Task to complete:
Copy out the entries that follow exactly, leaving out the pictures.

Stored items:
= = = = =
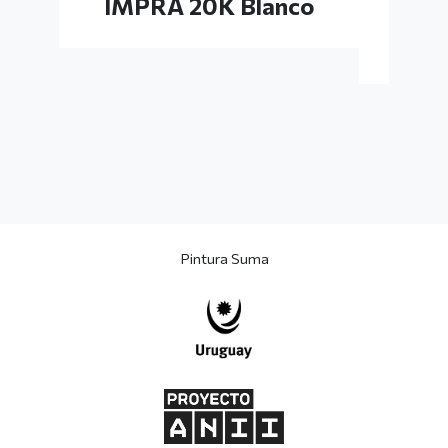
IMPRA 20K Blanco
IM
Pintura Suma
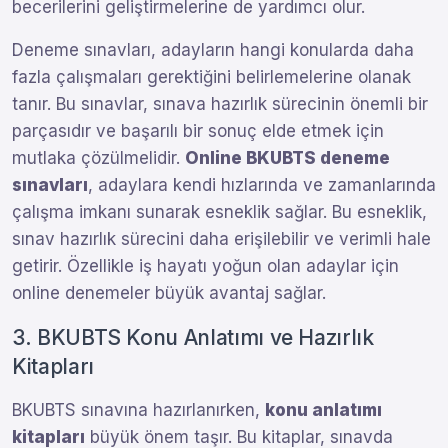
becerilerini geliştirmelerine de yardımcı olur.
Deneme sınavları, adayların hangi konularda daha
fazla çalışmaları gerektiğini belirlemelerine olanak
tanır. Bu sınavlar, sınava hazırlık sürecinin önemli bir
parçasıdır ve başarılı bir sonuç elde etmek için
mutlaka çözülmelidir.
Online BKUBTS deneme
sınavları
, adaylara kendi hızlarında ve zamanlarında
çalışma imkanı sunarak esneklik sağlar. Bu esneklik,
sınav hazırlık sürecini daha erişilebilir ve verimli hale
getirir. Özellikle iş hayatı yoğun olan adaylar için
online denemeler büyük avantaj sağlar.
3. BKUBTS Konu Anlatımı ve Hazırlık
Kitapları
BKUBTS sınavına hazırlanırken,
konu anlatımı
kitapları
büyük önem taşır. Bu kitaplar, sınavda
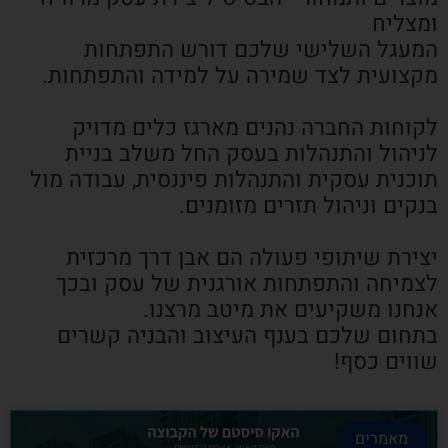
ומצליח
המעגל השלישי שלכם דורש התפתחות
מקצועית לצד שמירה על למידה והתפתחות.
לקוחות החברה נהנים מארגז כלים מדויק
לניהול והתנהלות בעסק החל משלב בניית
תוכנית עסקית והתנהלות פיננסית, עבודה מול
בנקים וניהול תזרים מזומנים.
יצירת שיתופי פעולה הם אבן דרך מרכזית
לצמיחה והתפתחות אורגנית של עסק ובכך
אנחנו משקיעים את מיטב מרצנו.
בתחום שלכם בענף העיצוב והבניה קשרים
שווים כסף!
מאמרים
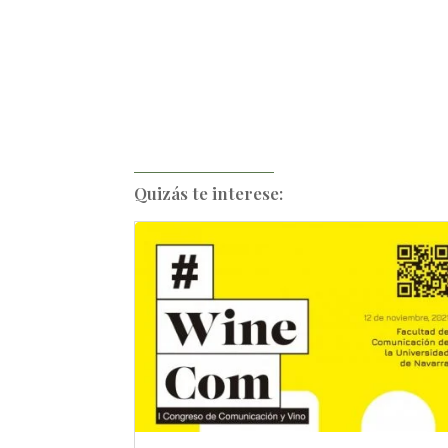
Quizás te interese:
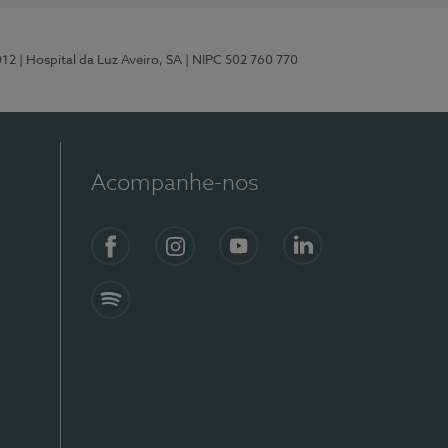
012
| Hospital da Luz Aveiro, SA
| NIPC 502 760 770
Acompanhe-nos
Facebook
Instagram
YouTube
LinkedIn
Spotify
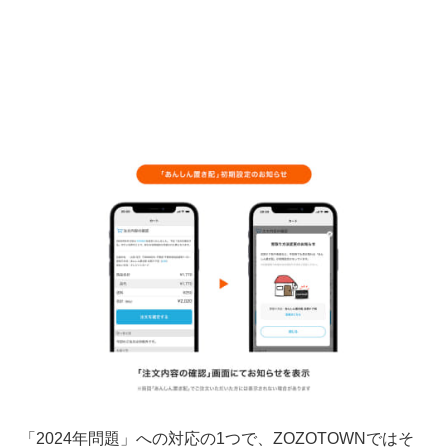
「2024年問題」への対応の1つで、ZOZOTOWNではそ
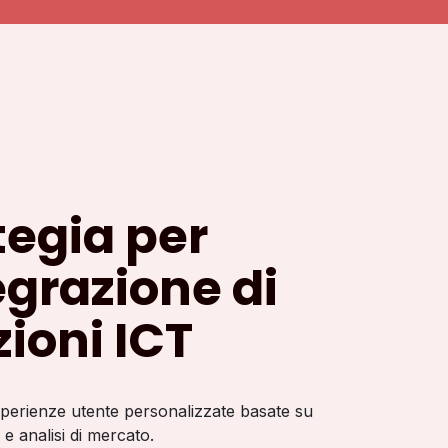
tegia per
tegrazione di
zioni ICT
perienze utente personalizzate basate su
i e analisi di mercato.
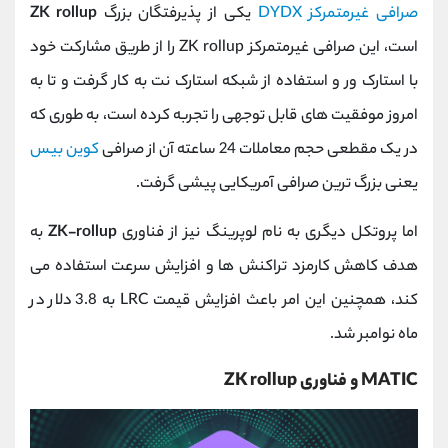
صرافی غیرمتمرکز DYDX
یکی از پذیرفتگان بزرگ
ZK rollup
است، این صرافی غیرمتمرکز ZK rollup را از طریق مشارکت خود
با استارک ور و استفاده از شبکه استارک نت به کار گرفت و تا به
امروز موفقیت های قابل توجهی را تجربه کرده است، به طوری که
در یک مقطعی حجم معاملات 24 ساعته آن از صرافی
کوین بیس
یعنی بزرگ ترین صرافی آمریکایی پیشی گرفت.
اما پروتکل دیگری به نام لوپرینگ نیز از فناوری
ZK-rollup
به
هدف کاهش کارمزد تراکنش ها و افزایش سرعت استفاده می
کند، همچنین این امر باعث افزایش قیمت LRC به 3.8 دلار در
ماه نوامبر شد.
MATIC و فناوری ZK rollup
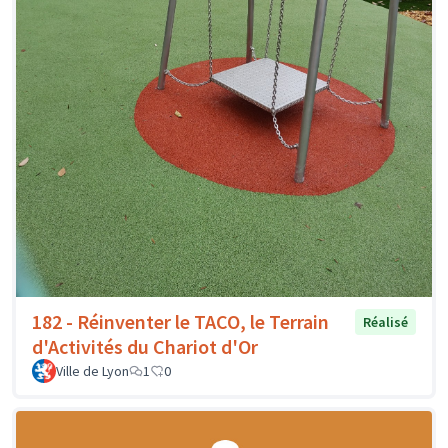
182 - Réinventer le TACO, le Terrain
Réalisé
d'Activités du Chariot d'Or
Ville de Lyon
1
0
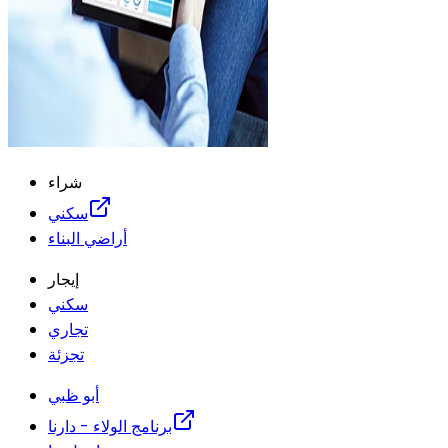
شراء
سكني
أراضي البناء
إيجار
سكني
تجاري
تجزئة
أبو ظبي
برنامج الولاء - دارنا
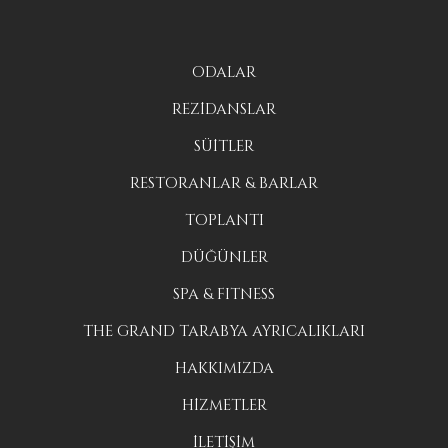
ODALAR
REZİDANSLAR
SÜİTLER
RESTORANLAR & BARLAR
TOPLANTI
DÜĞÜNLER
SPA & FITNESS
THE GRAND TARABYA AYRICALIKLARI
HAKKIMIZDA
HİZMETLER
İLETİŞİM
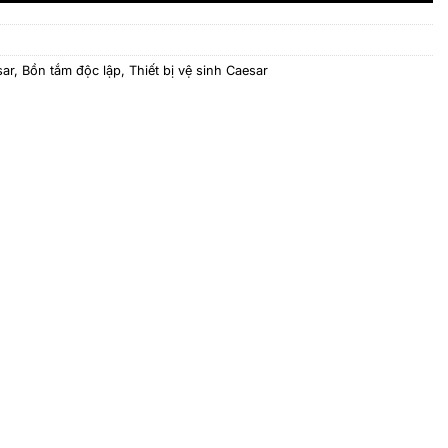
sar
,
Bồn tắm độc lập
,
Thiết bị vệ sinh Caesar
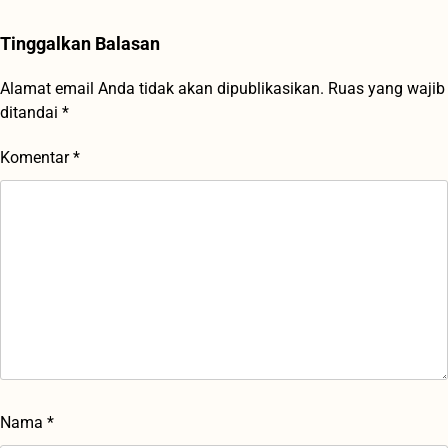
Tinggalkan Balasan
Alamat email Anda tidak akan dipublikasikan.
Ruas yang wajib
ditandai
*
Komentar
*
Nama
*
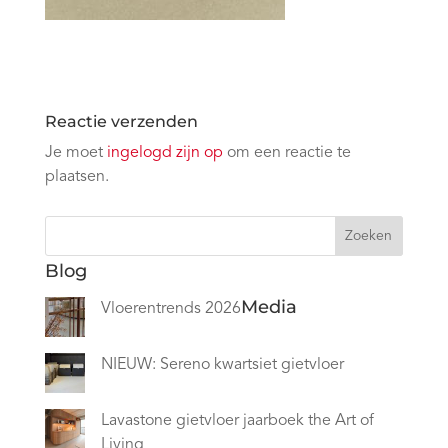
Reactie verzenden
Je moet
ingelogd zijn op
om een reactie te
plaatsen.
Zoeken
Blog
Media
Vloerentrends 2026
NIEUW: Sereno kwartsiet gietvloer
Lavastone gietvloer jaarboek the Art of
Living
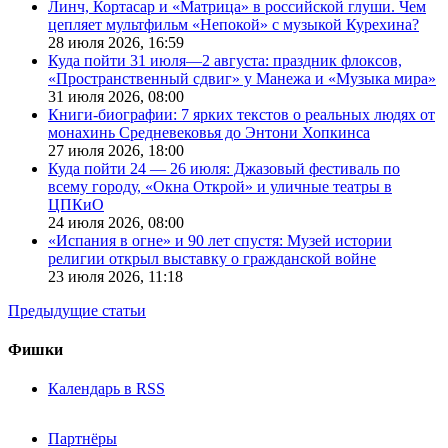
Линч, Кортасар и «Матрица» в российской глуши. Чем
цепляет мультфильм «Непокой» с музыкой Курехина?
28 июля 2026,
16:59
Куда пойти 31 июля—2 августа: праздник флоксов,
«Пространственный сдвиг» у Манежа и «Музыка мира»
31 июля 2026,
08:00
Книги-биографии: 7 ярких текстов о реальных людях от
монахинь Средневековья до Энтони Хопкинса
27 июля 2026,
18:00
Куда пойти 24 — 26 июля: Джазовый фестиваль по
всему городу, «Окна Открой» и уличные театры в
ЦПКиО
24 июля 2026,
08:00
«Испания в огне» и 90 лет спустя: Музей истории
религии открыл выставку о гражданской войне
23 июля 2026,
11:18
Предыдущие статьи
Фишки
Календарь в RSS
Партнёры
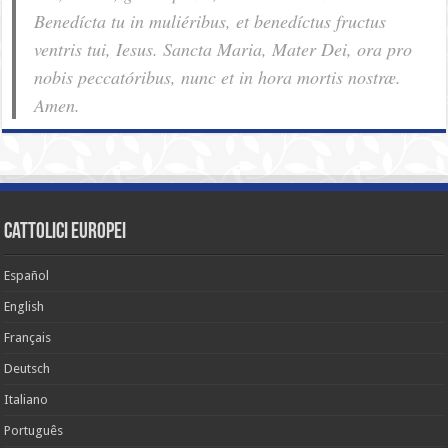
Benedícta tu in muliéribus, et benedíctus fructus
ventris tui, Iesus. Sancta Maria, Mater Dei, ora pro
nobis pec­ca­tóribus, nunc et in hora mortis nostræ.
Amen.
cattolici europei
Español
English
Français
Deutsch
Italiano
Português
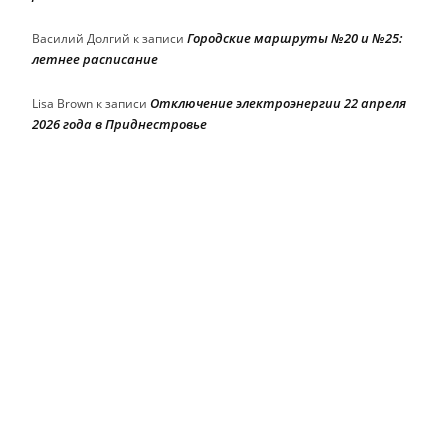
Городские маршруты №20 и №25:
Василий Долгий
к записи
летнее расписание
Отключение электроэнергии 22 апреля
Lisa Brown
к записи
2026 года в Приднестровье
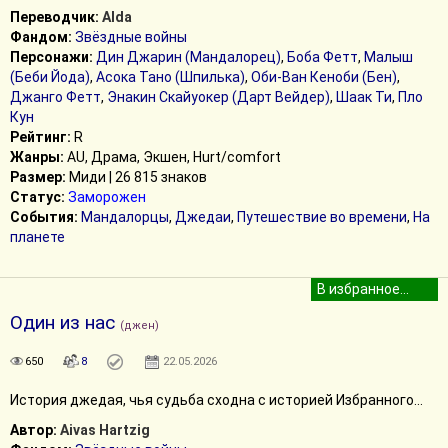
Переводчик:
Alda
Фандом:
Звёздные войны
Персонажи:
Дин Джарин (Мандалорец)
,
Боба Фетт
,
Малыш
(Беби Йода)
,
Асока Тано (Шпилька)
,
Оби-Ван Кеноби (Бен)
,
Джанго Фетт
,
Энакин Скайуокер (Дарт Вейдер)
,
Шаак Ти
,
Пло
Кун
Рейтинг:
R
Жанры:
AU, Драма, Экшен, Hurt/comfort
Размер:
Миди | 26 815 знаков
Статус:
Заморожен
События:
Мандалорцы
,
Джедаи
,
Путешествие во времени
,
На
планете
Один из нас
(джен)
650
8
22.05.2026
История джедая, чья судьба сходна с историей Избранного...
Автор:
Aivas Hartzig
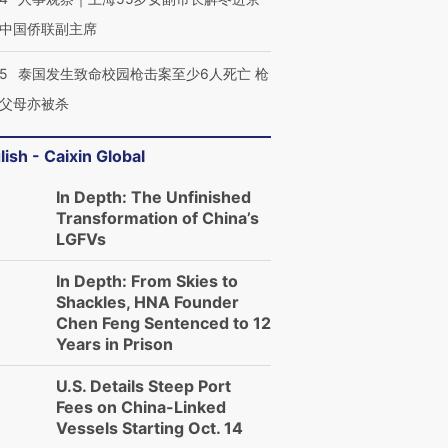
中国侨联副主席
45
泰国发生致命校园枪击案至少6人死亡 枪
父母亦被杀
lish - Caixin Global
In Depth: The Unfinished
Transformation of China’s
LGFVs
In Depth: From Skies to
Shackles, HNA Founder
Chen Feng Sentenced to 12
Years in Prison
U.S. Details Steep Port
Fees on China-Linked
Vessels Starting Oct. 14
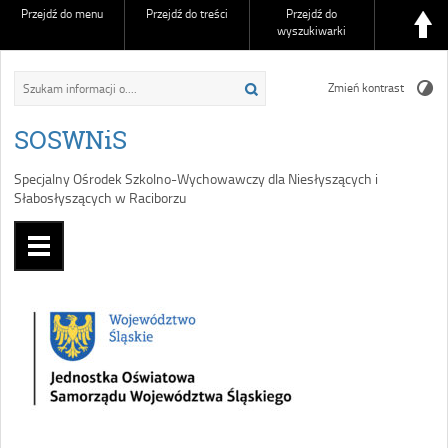
Przejdź do menu
Przejdź do treści
Przejdź do
wyszukiwarki
Zmień kontrast
SOSWNiS
Specjalny Ośrodek Szkolno-Wychowawczy dla Niesłyszących i
Słabosłyszących w Raciborzu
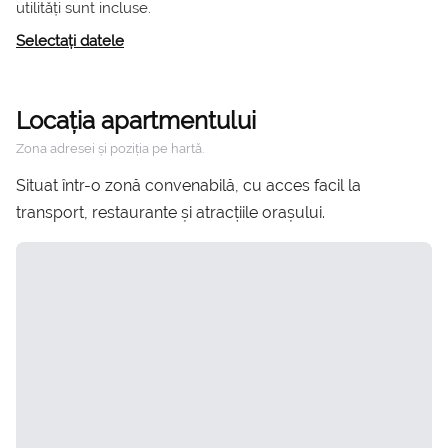
utilități sunt incluse.
Selectați datele
Locația apartmentului
Zona adresei și poziția pe hartă.
Situat într-o zonă convenabilă, cu acces facil la
transport, restaurante și atracțiile orașului.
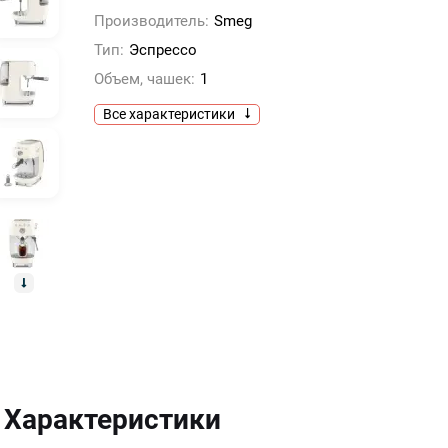
Производитель:
Smeg
Тип:
Эспрессо
Объем, чашек:
1
Все характеристики
Характеристики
= = = = =
Final answer:
IMPRA 20K Blanco
IM
Pintura Suma
becerilerini geliştirmelerine de yardımcı olur.
Deneme sınavları, adayların hangi konularda daha
fazla çalışmaları gerektiğini belirlemelerine olanak
tanır. Bu sınavlar, sınava hazırlık sürecinin önemli bir
parçasıdır ve başarılı bir sonuç elde etmek için
mutlaka çözülmelidir.
Online BKUBTS deneme
sınavları
, adaylara kendi hızlarında ve zamanlarında
çalışma imkanı sunarak esneklik sağlar. Bu esneklik,
sınav hazırlık sürecini daha erişilebilir ve verimli hale
getirir. Özellikle iş hayatı yoğun olan adaylar için
online denemeler büyük avantaj sağlar.
3. BKUBTS Konu Anlatımı ve Hazırlık
Kitapları
BKUBTS sınavına hazırlanırken,
konu anlatımı
kitapları
büyük önem taşır. Bu kitaplar, sınavda
ומצליח
המעגל השלישי שלכם דורש התפתחות
מקצועית לצד שמירה על למידה והתפתחות.
לקוחות החברה נהנים מארגז כלים מדויק
לניהול והתנהלות בעסק החל משלב בניית
תוכנית עסקית והתנהלות פיננסית, עבודה מול
בנקים וניהול תזרים מזומנים.
יצירת שיתופי פעולה הם אבן דרך מרכזית
לצמיחה והתפתחות אורגנית של עסק ובכך
אנחנו משקיעים את מיטב מרצנו.
בתחום שלכם בענף העיצוב והבניה קשרים
שווים כסף!
מאמרים
Quizás te interese:
012
| Hospital da Luz Aveiro, SA
| NIPC 502 760 770
Acompanhe-nos
Facebook
Instagram
YouTube
LinkedIn
Spotify
「2024年問題」への対応の1つで、ZOZOTOWNではそ
tegia per
tegrazione di
zioni ICT
perienze utente personalizzate basate su
i e analisi di mercato.
صرافی غیرمتمرکز DYDX
یکی از پذیرفتگان بزرگ
ZK rollup
است، این صرافی غیرمتمرکز ZK rollup را از طریق مشارکت خود
با استارک ور و استفاده از شبکه استارک نت به کار گرفت و تا به
امروز موفقیت های قابل توجهی را تجربه کرده است، به طوری که
در یک مقطعی حجم معاملات 24 ساعته آن از صرافی
کوین بیس
یعنی بزرگ ترین صرافی آمریکایی پیشی گرفت.
اما پروتکل دیگری به نام لوپرینگ نیز از فناوری
ZK-rollup
به
هدف کاهش کارمزد تراکنش ها و افزایش سرعت استفاده می
کند، همچنین این امر باعث افزایش قیمت LRC به 3.8 دلار در
ماه نوامبر شد.
MATIC و فناوری ZK rollup
182 - Réinventer le TACO, le Terrain
Réalisé
d'Activités du Chariot d'Or
Ville de Lyon
1
0
شراء
سكني
أراضي البناء
إيجار
سكني
تجاري
تجزئة
أبو ظبي
برنامج الولاء - دارنا
ODALAR
REZİDANSLAR
SÜİTLER
RESTORANLAR & BARLAR
TOPLANTI
DÜĞÜNLER
SPA & FITNESS
THE GRAND TARABYA AYRICALIKLARI
HAKKIMIZDA
HİZMETLER
İLETİŞİM
sar
,
Bồn tắm độc lập
,
Thiết bị vệ sinh Caesar
Tinggalkan Balasan
Alamat email Anda tidak akan dipublikasikan.
Ruas yang wajib
ditandai
*
Komentar
*
Nama
*
Reactie verzenden
Je moet
ingelogd zijn op
om een reactie te
plaatsen.
Zoeken
Blog
Media
Vloerentrends 2026
NIEUW: Sereno kwartsiet gietvloer
Lavastone gietvloer jaarboek the Art of
Living
Линч, Кортасар и «Матрица» в российской глуши. Чем
цепляет мультфильм «Непокой» с музыкой Курехина?
28 июля 2026,
16:59
Куда пойти 31 июля—2 августа: праздник флоксов,
«Пространственный сдвиг» у Манежа и «Музыка мира»
31 июля 2026,
08:00
Книги-биографии: 7 ярких текстов о реальных людях от
монахинь Средневековья до Энтони Хопкинса
27 июля 2026,
18:00
Куда пойти 24 — 26 июля: Джазовый фестиваль по
всему городу, «Окна Открой» и уличные театры в
ЦПКиО
24 июля 2026,
08:00
«Испания в огне» и 90 лет спустя: Музей истории
религии открыл выставку о гражданской войне
23 июля 2026,
11:18
Предыдущие статьи
Фишки
Календарь в RSS
Партнёры
Benedícta tu in muliéribus, et benedíctus fructus
ventris tui, Iesus. Sancta Maria, Mater Dei, ora pro
nobis pec­ca­tóribus, nunc et in hora mortis nostræ.
Amen.
cattolici europei
Español
English
Français
Deutsch
Italiano
Português
Городские маршруты №20 и №25:
Василий Долгий
к записи
летнее расписание
Отключение электроэнергии 22 апреля
Lisa Brown
к записи
2026 года в Приднестровье
Переводчик:
Alda
Фандом:
Звёздные войны
Персонажи:
Дин Джарин (Мандалорец)
,
Боба Фетт
,
Малыш
(Беби Йода)
,
Асока Тано (Шпилька)
,
Оби-Ван Кеноби (Бен)
,
Джанго Фетт
,
Энакин Скайуокер (Дарт Вейдер)
,
Шаак Ти
,
Пло
Кун
Рейтинг:
R
Жанры:
AU, Драма, Экшен, Hurt/comfort
Размер:
Миди | 26 815 знаков
Статус:
Заморожен
События:
Мандалорцы
,
Джедаи
,
Путешествие во времени
,
На
планете
Один из нас
(джен)
650
8
22.05.2026
История джедая, чья судьба сходна с историей Избранного...
Автор:
Aivas Hartzig
中国侨联副主席
45
泰国发生致命校园枪击案至少6人死亡 枪
父母亦被杀
lish - Caixin Global
In Depth: The Unfinished
Transformation of China’s
LGFVs
In Depth: From Skies to
Shackles, HNA Founder
Chen Feng Sentenced to 12
Years in Prison
U.S. Details Steep Port
Fees on China-Linked
Vessels Starting Oct. 14
Przejdź do menu
Przejdź do treści
Przejdź do
wyszukiwarki
Zmień kontrast
SOSWNiS
Specjalny Ośrodek Szkolno-Wychowawczy dla Niesłyszących i
Słabosłyszących w Raciborzu
utilități sunt incluse.
Selectați datele
Locația apartmentului
Zona adresei și poziția pe hartă.
Situat într-o zonă convenabilă, cu acces facil la
transport, restaurante și atracțiile orașului.
Производитель:
Smeg
Тип:
Эспрессо
Объем, чашек:
1
Все характеристики
Характеристики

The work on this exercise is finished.